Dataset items
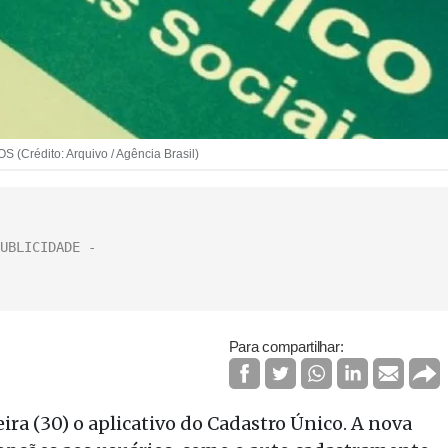
OS (Crédito: Arquivo / Agência Brasil)
Para compartilhar:
ra (30) o aplicativo do Cadastro Único. A nova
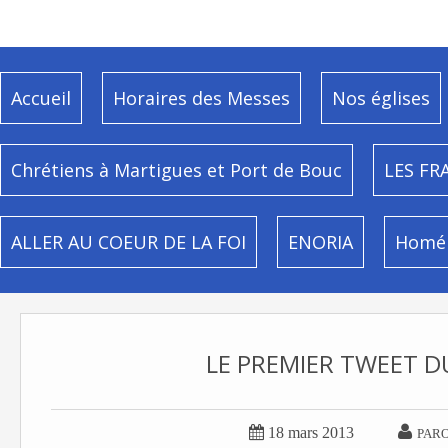
Accueil
Horaires des Messes
Nos églises
Chrétiens à Martigues et Port de Bouc
LES FR
ALLER AU COEUR DE LA FOI
ENORIA
Homél
LE PREMIER TWEET D


18 mars 2013
PARO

> _Task description_: Repeat the entries exactly, pictures left out.

> _Result of the task_:
OS (Crédito: Arquivo / Agência Brasil)
Para compartilhar:
ra (30) o aplicativo do Cadastro Único. A nova
Accueil
Horaires des Messes
Nos églises
Chrétiens à Martigues et Port de Bouc
LES FR
ALLER AU COEUR DE LA FOI
ENORIA
Homél
LE PREMIER TWEET D


18 mars 2013
PARO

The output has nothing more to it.